This post was contributed by Joseph S. Sileo, an Attorney in McNees Wallace & Nurick’s Labor & Employment Practice Group in Scranton, Pennsylvania.
The Third Circuit Court of Appeals recently issued a decision holding that an employer’s termination of an employee for violating a very broad and restrictive return to work agreement (RWA), which prohibited the employee from all drug and alcohol use during both work and personal time, was lawful.

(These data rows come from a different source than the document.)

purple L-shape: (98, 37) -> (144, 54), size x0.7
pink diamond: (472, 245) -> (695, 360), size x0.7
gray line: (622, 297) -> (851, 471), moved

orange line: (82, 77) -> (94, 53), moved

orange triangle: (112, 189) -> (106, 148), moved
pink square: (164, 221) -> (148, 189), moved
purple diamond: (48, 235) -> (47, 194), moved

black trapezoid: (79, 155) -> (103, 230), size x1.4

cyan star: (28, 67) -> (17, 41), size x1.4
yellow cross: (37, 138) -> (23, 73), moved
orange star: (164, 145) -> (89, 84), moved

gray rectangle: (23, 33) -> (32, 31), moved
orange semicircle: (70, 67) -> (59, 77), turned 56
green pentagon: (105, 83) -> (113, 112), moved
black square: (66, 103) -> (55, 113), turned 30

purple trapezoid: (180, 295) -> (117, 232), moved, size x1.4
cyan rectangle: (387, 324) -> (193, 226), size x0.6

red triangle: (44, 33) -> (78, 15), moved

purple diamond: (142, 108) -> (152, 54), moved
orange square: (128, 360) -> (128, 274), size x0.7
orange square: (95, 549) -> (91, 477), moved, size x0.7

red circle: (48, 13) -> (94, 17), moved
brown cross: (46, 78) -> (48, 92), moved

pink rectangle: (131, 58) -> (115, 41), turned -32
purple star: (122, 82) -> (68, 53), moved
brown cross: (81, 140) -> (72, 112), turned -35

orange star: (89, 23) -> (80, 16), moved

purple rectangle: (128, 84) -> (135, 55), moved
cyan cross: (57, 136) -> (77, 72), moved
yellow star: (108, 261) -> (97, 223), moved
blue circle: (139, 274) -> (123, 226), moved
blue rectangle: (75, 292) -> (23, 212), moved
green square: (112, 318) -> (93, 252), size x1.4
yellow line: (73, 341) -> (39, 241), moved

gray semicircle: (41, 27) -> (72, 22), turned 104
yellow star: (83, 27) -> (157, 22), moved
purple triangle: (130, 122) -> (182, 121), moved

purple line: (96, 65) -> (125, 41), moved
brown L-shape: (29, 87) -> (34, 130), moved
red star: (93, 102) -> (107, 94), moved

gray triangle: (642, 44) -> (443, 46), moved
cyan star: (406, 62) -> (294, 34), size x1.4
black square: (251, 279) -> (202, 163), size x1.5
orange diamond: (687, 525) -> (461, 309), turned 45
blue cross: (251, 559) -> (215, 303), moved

In that case, Ostrowski v. Con-Way Freight, Inc., the employer maintained strict drug and alcohol screening policies, in compliance with federal motor carrier safety regulations issued by the Department of Labor, as well as an Employee Assistance Program. The employee, a Driver Sales Representative, requested a leave of absence under the Family and Medical Leave Act (FMLA) in order to voluntarily participate in a treatment program for alcoholism, which the employer approved. Following completion of his treatment program, the employee returned to work subject to a strict RWA by which he agreed to remain "free of drugs and alcohol (on company time as well as off company time) for the duration of [his] employment." Within only a month of his return to work, the employee relapsed and resumed drinking alcohol, leading him to once again admit himself into a treatment program. At that time, the employer terminated the employee for violating the RWA.

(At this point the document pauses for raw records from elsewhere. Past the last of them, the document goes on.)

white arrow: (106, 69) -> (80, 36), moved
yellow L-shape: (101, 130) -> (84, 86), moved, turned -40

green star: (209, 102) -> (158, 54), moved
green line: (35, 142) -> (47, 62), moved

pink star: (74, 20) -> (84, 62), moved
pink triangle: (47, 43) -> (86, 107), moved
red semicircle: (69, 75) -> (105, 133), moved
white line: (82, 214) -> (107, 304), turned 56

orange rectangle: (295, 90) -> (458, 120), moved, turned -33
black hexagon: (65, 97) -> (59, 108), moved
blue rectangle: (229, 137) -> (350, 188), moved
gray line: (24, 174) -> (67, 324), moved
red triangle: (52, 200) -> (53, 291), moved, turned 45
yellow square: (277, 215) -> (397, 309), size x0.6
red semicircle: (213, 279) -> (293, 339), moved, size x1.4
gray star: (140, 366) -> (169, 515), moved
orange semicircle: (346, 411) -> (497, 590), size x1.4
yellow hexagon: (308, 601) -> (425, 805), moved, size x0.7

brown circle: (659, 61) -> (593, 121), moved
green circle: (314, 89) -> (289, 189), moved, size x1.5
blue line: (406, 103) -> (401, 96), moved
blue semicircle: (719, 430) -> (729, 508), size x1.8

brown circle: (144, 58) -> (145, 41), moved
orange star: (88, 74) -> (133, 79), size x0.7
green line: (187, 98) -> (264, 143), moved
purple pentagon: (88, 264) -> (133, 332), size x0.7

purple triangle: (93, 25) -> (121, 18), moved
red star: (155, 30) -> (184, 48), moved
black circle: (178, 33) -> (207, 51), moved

The employee filed a lawsuit in federal court claiming that his termination violated the Americans with Disabilities Act (ADA), the Pennsylvania Human Relations Act (PHRA) and the FMLA. More specifically, the employee alleged claims of disability discrimination, retaliation and failure to accommodate his disability under the ADA and PHRA and claims of retaliation, interference and unlawful denial of FMLA-protected leave. The District Court granted summary judgment in favor of the employer on all claims; the employee then appealed to the Third Circuit Court of Appeals.

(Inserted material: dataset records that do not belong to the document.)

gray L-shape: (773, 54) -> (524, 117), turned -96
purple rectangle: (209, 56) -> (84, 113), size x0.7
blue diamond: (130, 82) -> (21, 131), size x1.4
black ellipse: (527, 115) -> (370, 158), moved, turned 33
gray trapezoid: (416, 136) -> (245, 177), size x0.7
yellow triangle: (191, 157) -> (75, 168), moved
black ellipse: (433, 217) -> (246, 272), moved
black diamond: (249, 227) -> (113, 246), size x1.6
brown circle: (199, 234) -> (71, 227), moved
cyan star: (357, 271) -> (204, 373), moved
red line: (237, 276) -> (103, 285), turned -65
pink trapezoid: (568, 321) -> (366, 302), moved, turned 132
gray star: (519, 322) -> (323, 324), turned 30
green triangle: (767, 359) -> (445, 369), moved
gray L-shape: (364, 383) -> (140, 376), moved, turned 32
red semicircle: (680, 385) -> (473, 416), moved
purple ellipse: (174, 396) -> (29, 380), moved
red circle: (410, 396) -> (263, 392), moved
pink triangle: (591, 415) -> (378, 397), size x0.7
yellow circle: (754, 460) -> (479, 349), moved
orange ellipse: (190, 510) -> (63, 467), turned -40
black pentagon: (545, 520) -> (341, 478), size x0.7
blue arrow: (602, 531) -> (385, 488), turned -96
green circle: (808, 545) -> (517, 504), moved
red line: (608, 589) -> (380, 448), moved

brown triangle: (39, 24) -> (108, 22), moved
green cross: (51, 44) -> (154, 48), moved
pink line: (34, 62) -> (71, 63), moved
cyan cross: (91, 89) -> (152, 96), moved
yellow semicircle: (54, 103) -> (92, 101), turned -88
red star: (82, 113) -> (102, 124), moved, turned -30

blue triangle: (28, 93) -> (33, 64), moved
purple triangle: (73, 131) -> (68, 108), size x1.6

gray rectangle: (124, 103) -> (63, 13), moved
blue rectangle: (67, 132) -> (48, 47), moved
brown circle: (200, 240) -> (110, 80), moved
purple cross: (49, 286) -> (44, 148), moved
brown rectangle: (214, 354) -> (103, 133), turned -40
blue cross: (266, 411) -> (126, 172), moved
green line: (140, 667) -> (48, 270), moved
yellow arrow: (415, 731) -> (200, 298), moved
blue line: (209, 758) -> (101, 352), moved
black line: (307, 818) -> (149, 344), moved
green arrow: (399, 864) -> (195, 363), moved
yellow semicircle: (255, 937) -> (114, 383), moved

In support of his ADA and PHRA claims, the employee argued that his violation of the RWA could not serve as a legitimate basis for termination because the RWA itself ran afoul of the ADA’s prohibition against applying employment qualification standards, tests or other selection criteria that screen out or tend to screen out an individual with a disability. In rejecting this argument, the Third Circuit agreed with court decisions in other jurisdictions, concluding that a return-to-work agreement which imposes employment conditions different from those applied to other employees does not necessarily violate the ADA. While acknowledging that the RWA did impose standards different than those applied to the employee’s co-workers, the court observed a nuanced but critical distinction that the difference in treatment resulted from the terms of the agreement rather than disability discrimination.
In addition, the court noted that the employee failed to demonstrate how the RWA subjected him to discrimination based on his alleged disability (alcoholism) as opposed to regulating his conduct (drinking alcohol). In this regard, the court reasoned that the RWA did not restrict or preclude individuals who may suffer from alcoholism from working for the employer, but simply prohibited an employee subject to its terms from drinking alcohol.
The court concluded, therefore, that because the RWA was not invalid under the ADA, the employee’s violation of its terms was a legitimate, non-discriminatory reason for the employer to terminate his employment. Moreover, because the employee failed to produce any evidence that his termination based on violation of the RWA was a pretext for disability discrimination, summary judgment dismissal of his ADA and PHRA claims was warranted.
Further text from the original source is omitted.